Interior Design Trends for 2021

A panel of 200 interior designers were asked which styles are on their way out and what will replace them during 2021.


December 31, 2020
Shower head in open air bath
Photo: stock.Adobe.com

The Wall Street Journal asked 200 interior designers which styles are on their way out and what will replace them during 2021 now that homeowners are spending more time in their domiciles and reevaluating how they live in them.

Out: Lab-Like Bathrooms
While we still need me-time in the bath to maintain our sanity, the white-on-white loo has lost its allure. “Bathrooms have become less austere, less like operating theaters,” said Boston designer Mally Skok.
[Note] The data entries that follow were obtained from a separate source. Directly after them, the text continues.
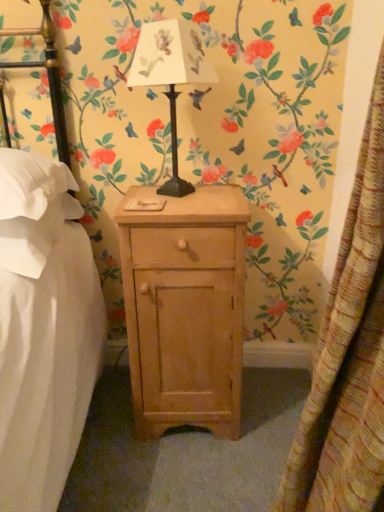 Question: Is metallic black table lamp at center to the left of light wood nightstand at center from the viewer's perspective?

Choices:
 (A) no
 (B) yes

Answer: (B)

Question: Is metallic black table lamp at center positioned behind light wood nightstand at center?

Choices:
 (A) no
 (B) yes

Answer: (A)

Question: Does metallic black table lamp at center have a greater width compared to light wood nightstand at center?

Choices:
 (A) yes
 (B) no

Answer: (B)

Question: Is light wood nightstand at center at the back of metallic black table lamp at center?

Choices:
 (A) no
 (B) yes

Answer: (A)

Question: Is metallic black table lamp at center not near light wood nightstand at center?

Choices:
 (A) yes
 (B) no

Answer: (B)

Question: Is metallic black table lamp at center bigger than light wood nightstand at center?

Choices:
 (A) yes
 (B) no

Answer: (B)

Question: Is metallic black table lamp at center placed right next to white fabric pillow at left, acting as the 1th pillow starting from the bottom?

Choices:
 (A) yes
 (B) no

Answer: (B)

Question: From the image's perspective, is metallic black table lamp at center under white fabric pillow at left, the 2th pillow in the top-to-bottom sequence?

Choices:
 (A) no
 (B) yes

Answer: (A)

Question: Is metallic black table lamp at center taller than white fabric pillow at left, acting as the 1th pillow starting from the bottom?

Choices:
 (A) yes
 (B) no

Answer: (A)

Question: Is metallic black table lamp at center further to the viewer compared to white fabric pillow at left, acting as the 1th pillow starting from the bottom?

Choices:
 (A) yes
 (B) no

Answer: (B)

Question: Could you tell me if metallic black table lamp at center is turned towards white fabric pillow at left, acting as the 1th pillow starting from the bottom?

Choices:
 (A) no
 (B) yes

Answer: (A)

Question: Is metallic black table lamp at center completely or partially outside of white fabric pillow at left, the 2th pillow in the top-to-bottom sequence?

Choices:
 (A) no
 (B) yes

Answer: (B)

Question: From the image's perspective, is textured yellow curtain at right located beneath white fabric pillow at left, acting as the 1th pillow starting from the bottom?

Choices:
 (A) no
 (B) yes

Answer: (B) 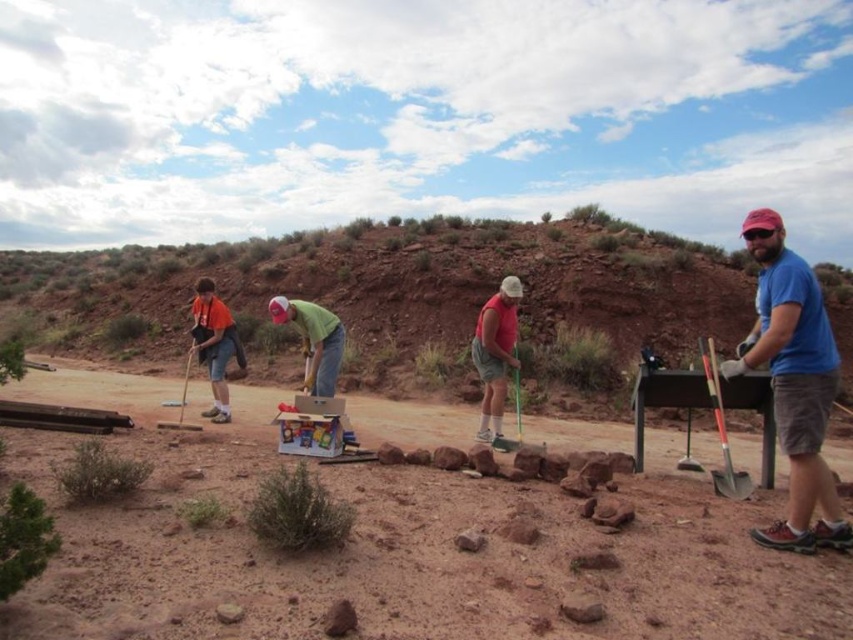 Who is positioned more to the right, matte red shirt at center or green matte shirt at center?

matte red shirt at center

Is matte red shirt at center below green matte shirt at center?

Yes.

I want to click on matte red shirt at center, so click(x=495, y=355).

The width and height of the screenshot is (853, 640). What are the coordinates of `matte red shirt at center` in the screenshot? It's located at (495, 355).

Is brown sandy dirt at center thinner than matte red shirt at center?

Indeed, brown sandy dirt at center has a lesser width compared to matte red shirt at center.

Locate an element on the screen. This screenshot has height=640, width=853. brown sandy dirt at center is located at coordinates click(x=409, y=548).

Does point (732, 612) come in front of point (509, 364)?

Yes, it is in front of point (509, 364).

In order to click on brown sandy dirt at center in this screenshot , I will do `click(409, 548)`.

Between brown sandy dirt at center and shiny silver shovel at right, which one appears on the right side from the viewer's perspective?

Positioned to the right is shiny silver shovel at right.

Where is `brown sandy dirt at center`? This screenshot has height=640, width=853. brown sandy dirt at center is located at coordinates (409, 548).

Where is `brown sandy dirt at center`? Image resolution: width=853 pixels, height=640 pixels. brown sandy dirt at center is located at coordinates (409, 548).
Once-popular materials are faltering. “Bookmatched marble is so beautiful, but it’s almost echo-y white. It feels cold,” said Ms. Skok. And Sara Hillery, a designer in Richmond, Va., finds fabricated quartz looks too manufactured: “Design trends are headed toward a softer, more natural look, and these man-made options fall short.”

In: Open-Air Showers
Meanwhile, the al fresco shower has acquired powerful appeal, part of the continuing push to “make the outdoor as well-designed and comfortable as the indoor,” as New York architect West Chin put it. San Francisco designer Jay Jeffers points to the dreamy sense of escape they conjure. “You’re almost in a different world—Mexico or the Cayman Islands or Anguilla—somewhere else that’s not your home.”

Out: Glitzy Textiles
Miami designer Allen Saunders, among others, foresees a rejection of slick surfaces in general. Mr. Jeffers zeroed in on shiny fabrics, a played-out way to bestow a design scheme with glossy glamour. “They give this connotation of a dressier room, which people are just not as excited about these days,” he said. As pillows or upholstery, these light-catching lamés and shimmery satins not only look chilly, they skimp on tactile comfort. “They’re a little harder in terms of their touch and hand,” he said.

In: Fabrics That Feel Good
We’re gravitating to touchable textiles like velvet, mohair and soft bouclé, said Robbie McMillan, co-owner and lead designer of AubreyMaxwell in San Francisco. “Bouclé is everywhere,” concurred Mr. Kline. “We have nowhere to go in our Chanel blazers, so we’re translating the look to sofas,” he said.